Except in exceptional cases (e.g., third-country nationals who already hold a residence permit in Luxembourg), the application must be submitted and approved before coming to Luxembourg. Applications submitted from Luxembourg are inadmissible.
Supporting documents to be included with the application
The application for a work permit must specify the applicant's identity (surname, first name(s) and exact address in the country of residence) and must be accompanied by the following documents and information:
- a copy of the valid passport, in its entirety;
- an extract from their criminal records or an affidavit (sworn oath) established in the country of residence;
- a copy of their diplomas or professional qualifications;
- a copy of the seasonal employment contract, dated and signed by both the applicant and the future employer in Luxembourg;
- the original copy of the certificate from the National Employment Agency granting the employer the right to hire a third-country national;
- proof of suitable housing for the third-country national, or that suitable housing will be provided. This proof is not necessary if the third-country national has already been admitted to Luxembourg as a seasonal worker at least once in the last five years;
- proof that the third-country national has applied for or already has health insurance;
- a power of attorney if the application for a work permit is made by the employer.

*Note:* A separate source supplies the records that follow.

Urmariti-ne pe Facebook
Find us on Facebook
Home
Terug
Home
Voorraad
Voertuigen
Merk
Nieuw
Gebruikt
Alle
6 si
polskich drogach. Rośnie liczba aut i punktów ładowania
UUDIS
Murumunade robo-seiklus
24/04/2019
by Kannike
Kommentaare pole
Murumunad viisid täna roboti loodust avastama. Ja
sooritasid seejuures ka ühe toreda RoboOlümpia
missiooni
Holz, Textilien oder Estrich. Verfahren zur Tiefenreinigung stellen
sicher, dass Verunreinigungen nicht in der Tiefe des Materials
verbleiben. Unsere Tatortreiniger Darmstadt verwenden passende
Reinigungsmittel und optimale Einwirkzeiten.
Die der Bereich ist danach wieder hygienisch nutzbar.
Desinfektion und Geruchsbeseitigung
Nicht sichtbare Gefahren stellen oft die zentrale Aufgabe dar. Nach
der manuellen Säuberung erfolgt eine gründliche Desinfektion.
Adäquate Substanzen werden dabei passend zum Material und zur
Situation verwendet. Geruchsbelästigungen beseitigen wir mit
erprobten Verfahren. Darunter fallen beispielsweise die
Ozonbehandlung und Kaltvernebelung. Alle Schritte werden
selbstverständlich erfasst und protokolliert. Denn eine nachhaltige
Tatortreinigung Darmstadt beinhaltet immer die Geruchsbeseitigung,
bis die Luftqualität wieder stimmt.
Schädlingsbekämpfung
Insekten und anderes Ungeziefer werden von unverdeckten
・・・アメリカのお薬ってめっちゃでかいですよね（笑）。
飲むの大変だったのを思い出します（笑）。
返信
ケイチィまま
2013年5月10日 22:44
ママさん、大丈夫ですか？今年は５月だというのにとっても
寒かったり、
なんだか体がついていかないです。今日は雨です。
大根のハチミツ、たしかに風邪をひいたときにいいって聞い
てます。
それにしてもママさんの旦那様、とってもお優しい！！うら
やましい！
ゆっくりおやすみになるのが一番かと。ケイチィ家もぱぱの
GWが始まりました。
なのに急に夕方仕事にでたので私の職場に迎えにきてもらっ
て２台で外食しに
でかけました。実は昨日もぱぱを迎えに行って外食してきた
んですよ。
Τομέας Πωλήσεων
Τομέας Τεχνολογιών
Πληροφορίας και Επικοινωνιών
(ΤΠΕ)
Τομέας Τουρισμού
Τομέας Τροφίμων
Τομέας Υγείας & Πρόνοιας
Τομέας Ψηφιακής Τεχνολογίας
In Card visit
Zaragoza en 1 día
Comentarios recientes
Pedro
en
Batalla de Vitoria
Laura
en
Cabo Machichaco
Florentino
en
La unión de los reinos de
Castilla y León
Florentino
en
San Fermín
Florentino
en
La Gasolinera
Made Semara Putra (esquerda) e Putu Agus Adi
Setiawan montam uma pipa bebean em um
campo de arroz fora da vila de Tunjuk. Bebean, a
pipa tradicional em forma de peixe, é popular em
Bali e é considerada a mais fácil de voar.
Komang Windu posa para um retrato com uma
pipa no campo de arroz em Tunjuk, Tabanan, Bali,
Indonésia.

Power of attorney: third-country nationals may mandate on a third party (e.g. the future employer) to submit the application in their place. In this case, the mandate holder, with the exception of attorneys, must provide proof of their mandate in the form of a written power of attorney (proxy), duly dated and signed by the principal. The signature must be preceded by the handwritten note 'bon pour procuration' ('good for power of attorney').
Should the authenticity of a document be in doubt, the Minister of Immigration can request that the document be authenticated by the appropriate local authority and legalised by the embassy (or alternatively notarised with an apostille of the Hague).
If the documents are not drawn up in German, French or English, an official translation by a 'sworn translator' must be attached.
Only complete applications will be processed. Incomplete applications will be returned to the applicant.
Processing the application
The time required for a response from the Ministry of Foreign and European Affairs is generally a maximum of 3 months. If no response is received within this time, the application shall be deemed to have been rejected.
If the work-permit application is approved, the applicant will receive their work permit by post.
Once they have arrived in Luxembourg, the third-country national must accomplish the formalities required for short-term stays in the country. For these formalities, they will be required to produce their passport and, where applicable, their visa.
Loss or theft of the work permit
If the work permit is lost, stolen or damaged, a replacement document can be provided on presentation of a police certificate of theft/loss to the Immigration Directorate.
Revocation of the work permit
A work permit which has been granted can also be withdrawn if the employer:
- has been sanctioned for illegal work or employment of third-country nationals illegally staying in Luxembourg;
- has gone bankrupt, undergoes compulsory liquidation, or if no economic activity is carried out;
- has failed to meet the legal requirements in matters of social security, tax, labour law or working conditions;
- has not met the obligations required by labour law;
- has eliminated a full-time position in the 12 months immediately prior to the application in order to create a position for a seasonal worker.
If the withdrawal is due to one of these reasons, the employer is required to pay a compensation to the seasonal worker.
The compensation amounts to the salaries due for the period provided for in the employment contract which would have been worked if the work permit had not been revoked.